Engineering firm Weir hit by major ransomware attack

  • Published
Computer showing virius detectedImage source, Getty Images

One of Scotland's biggest engineering firms has been hit by a hack of its IT systems, costing it millions of pounds.

The ransomware attack on Glasgow-based Weir took place last month, forcing it to shut down some operations.

In a statement, the mining equipment firm said it had reacted quickly to the "sophisticated" attack, but had been forced to delay shipments worth more than £50m in revenue.

It estimated that the incident could cost it as much as £5m.

Weir said there was no evidence that any personal or other sensitive data had been "exfiltrated or encrypted".

It also reported that it had not made contact with the hackers and was continuing to liaise with regulators and "relevant intelligence services" over the incident.

'Sophisticated attack'

Chief executive Jon Stanton said: "We responded quickly and comprehensively to what was a sophisticated external attack on our business.

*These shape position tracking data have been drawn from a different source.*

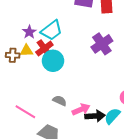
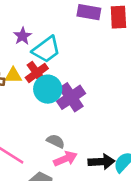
purple star: (29, 32) -> (22, 36), moved
purple cross: (102, 44) -> (71, 97), moved
pink arrow: (81, 109) -> (65, 159), moved

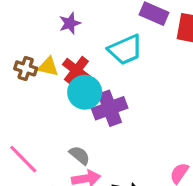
cyan trapezoid: (46, 50) -> (125, 50), moved
red cross: (37, 73) -> (76, 70), turned -30

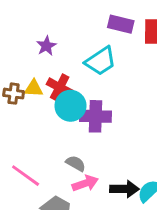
purple cross: (110, 108) -> (96, 116), turned 32

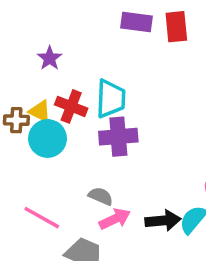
cyan trapezoid: (101, 61) -> (111, 99), moved, turned -48
yellow triangle: (34, 88) -> (40, 111), turned 30
cyan circle: (70, 106) -> (48, 138), moved

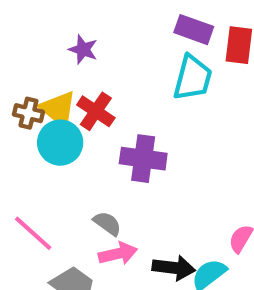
purple star: (50, 58) -> (83, 50), turned -30
cyan trapezoid: (111, 99) -> (193, 78), moved
yellow triangle: (40, 111) -> (58, 109), size x1.4

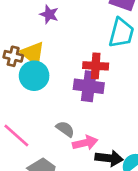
red cross: (96, 111) -> (96, 66), moved, turned -30
pink arrow: (118, 254) -> (85, 143), moved

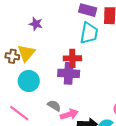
yellow triangle: (33, 53) -> (26, 53), turned 36
cyan circle: (34, 76) -> (29, 81), moved

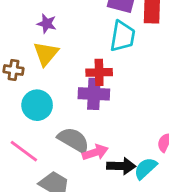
yellow triangle: (26, 53) -> (46, 54), moved
gray semicircle: (54, 106) -> (74, 140), size x1.6

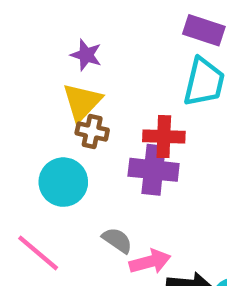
brown cross: (13, 70) -> (92, 132), moved
gray semicircle: (74, 140) -> (117, 240), size x0.6

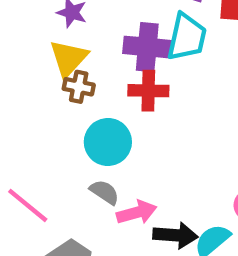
purple cross: (154, 170) -> (147, 47), moved
cyan circle: (63, 182) -> (108, 142), moved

"The robust action to protect our infrastructure and data has led to significant temporary disruption but our teams have responded magnificently to this challenge and have managed to minimise the impact on our customers.

"We will continue to focus on the safe restoration of all our systems whilst strengthening our future resilience even further."

Image source, Weir Group
Image caption,
Weir said it had taken "robust action" to minimise the impact on customers

The company said it had taken a number of measures following the attack, such as isolating and shutting down IT systems, including engineering applications.

In its statement, it said: "These applications are now restored on a partial basis, and other applications are being brought back online in a progressive manner in order of business priority.

"The above actions have led to a number of ongoing but temporary disruptions including engineering, manufacturing and shipment re-phasing, which has resulted in revenue deferrals and overhead under-recoveries.

"Effective capabilities are being progressively restored in the coming weeks but the consequences of the operational disruption and associated inefficiencies are expected to continue into the fourth quarter."